Chapter 3 Improving visualisation I
Below we are creating data which are the results of word-recognition-task experiment.
data <- data.frame(
sex = c("male", "male", "male", "male", "male",
"male", "male", "male", "male", "male",
"female", "female", "female", "female", "female",
"female", "female", "female", "female", "female"),
score = c(6.41, 6.34, 2.46, 3.93, 4.5, 6.47, 3.52, 5.4, 3.91, 7.06,
3.06, 2, 3.75, 3.18, 3.22, 9.94, 11.49, 11.19, 11.36, 10.94)
)
A researcher concludes on the basis of the below graph that women have higher verbal intelligence than men on the basis of word-recognition-task. What do you think?
3.1 Above all else …
The above graph is far from showing all the table. In fact, all that fuss to represent two averages. That could have been expressed in one sentence!

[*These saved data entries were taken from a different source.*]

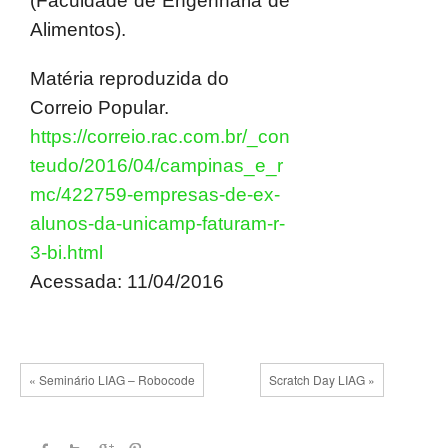
(Faculdade de Engenharia de
Alimentos).
Matéria reproduzida do
Correio Popular.
https://correio.rac.com.br/_con
teudo/2016/04/campinas_e_r
mc/422759-empresas-de-ex-
alunos-da-unicamp-faturam-r-
3-bi.html
Acessada: 11/04/2016
« Seminário LIAG – Robocode
Scratch Day LIAG »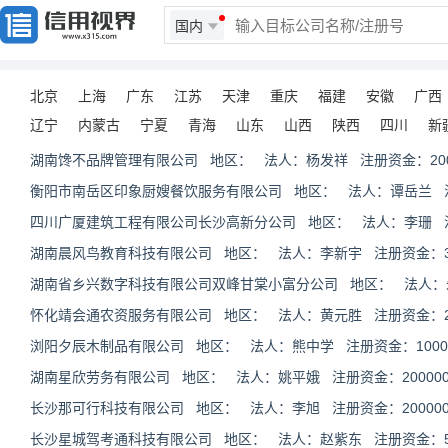
国内
北京
上海
广东
江苏
天津
重庆
福建
安徽
广西
辽宁
内蒙古
宁夏
青海
山东
山西
陕西
四川
新
湖南馋不品牌管理有限公司 地区： 法人：杨发祥 注册资金：2000
衡阳市南岳区印象厨嫂餐饮服务有限公司 地区： 法人：谭岳兰 注册
四川广厦建筑工程有限公司长沙高新分公司 地区： 法人：李珊 
湖南晨风鸟教育科技有限公司 地区： 法人：李新宇 注册资金：300
湖南省乡兴数字科技有限公司双峰甘棠小富分公司 地区： 法人：
怀化靖会通农资服务有限公司 地区： 法人：黄元胜 注册资金：200
浏阳夕辰木制品有限公司 地区： 法人：熊中学 注册资金：10000
湖南星欣劳务有限公司 地区： 法人：姚平娥 注册资金：200000
长沙那可行科技有限公司 地区： 法人：李旭 注册资金：200000
长沙星城驾考通科技有限公司 地区： 法人：赵紫东 注册资金：50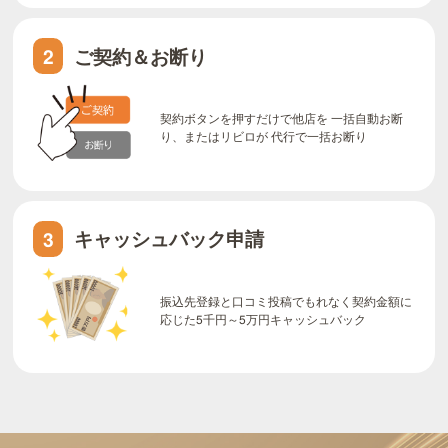
ご契約＆お断り
2
契約ボタンを押すだけで他店を 一括自動お断
り、またはリビロが 代行で一括お断り
キャッシュバック申請
3
振込先登録と口コミ投稿でもれなく契約金額に
応じた5千円～5万円キャッシュバック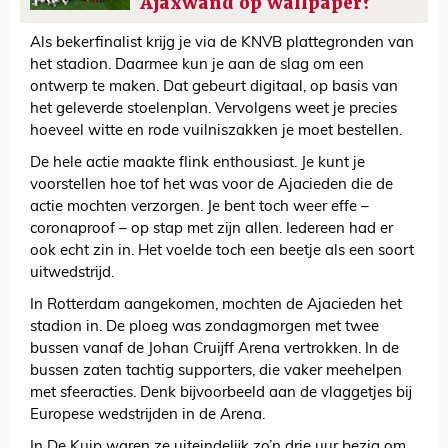
Ajaxwand op wallpaper?
Als bekerfinalist krijg je via de KNVB plattegronden van
het stadion. Daarmee kun je aan de slag om een
ontwerp te maken. Dat gebeurt digitaal, op basis van
het geleverde stoelenplan. Vervolgens weet je precies
hoeveel witte en rode vuilniszakken je moet bestellen.
De hele actie maakte flink enthousiast. Je kunt je
voorstellen hoe tof het was voor de Ajacieden die de
actie mochten verzorgen. Je bent toch weer effe –
coronaproof – op stap met zijn allen. Iedereen had er
ook echt zin in. Het voelde toch een beetje als een soort
uitwedstrijd.
In Rotterdam aangekomen, mochten de Ajacieden het
stadion in. De ploeg was zondagmorgen met twee
bussen vanaf de Johan Cruijff Arena vertrokken. In de
bussen zaten tachtig supporters, die vaker meehelpen
met sfeeracties. Denk bijvoorbeeld aan de vlaggetjes bij
Europese wedstrijden in de Arena.
In De Kuip waren ze uiteindelijk zo’n drie uur bezig om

Let’s try showing all the data.
ggplot(data, aes(x = sex, y = score)) +
geom_bar(stat = "summary", fun = "mean") +
geom_point(colour = "blue")
Better! How do you feel about the conclusion now?
3.5 Onions have layers
ggplot(data, aes(x = sex, y = score)) +
geom_violin(aes(fill = sex)) +
geom_point(stat ="summary", fun = "mean", shape = 15,
colour = "purple", size = 5, alpha = 0.5) +
geom_errorbar(stat = "summary", fun.data = "mean_se",
fun.args = list(mult = 1.96),
width = 0, colour = "purple", alpha = 0.5) +
geom_point(colour = "blue", size = 4, alpha = 0.3)
Oh my god, so much information, also oh my god my eyes hurt. And why is that legend there!?!
3.5.1 Let’s do better
Let’s try to improve, by making use of a ggplot-extension:
ggplot(data, aes(x = sex, y = score)) +
geom_half_violin(aes(fill = sex), side = "l", colour = NA) +
geom_half_point(side = "r", transformation = position_jitter(height = 0)) +
geom_point(stat ="summary", fun = "mean", shape = 15,
colour = "black", size = 3) +
geom_errorbar(stat = "summary", fun.data = "mean_se",
fun.args = list(mult = 1.96),
width = 0, colour = "black") +
guides(fill = "none")
3.5.1.1 Flip the script
Flipping the axes leads to a cloud-and-rain-plot:
ggplot(data, aes(x = sex, y = score)) +
geom_half_violin(aes(fill = sex), side = "r", colour = NA) +
geom_half_point(side = "l", transformation = position_jitter(height = 0)) +
geom_point(stat ="summary", fun = "mean", shape = 15,
colour = "black", size = 3) +
geom_errorbar(stat = "summary", fun.data = "mean_se",
fun.args = list(mult = 1.96),
width = 0, colour = "black") +
guides(fill = "none") +
coord_flip()
3.6 Customising your graph
3.6.1 A grey background!?
Grey is the default theme because, believe it or not, contrasts work better on a grey background. That might be a pro, aesthetically, it’s a bit less nice. Let’s try a different theme (see also the section on themes!).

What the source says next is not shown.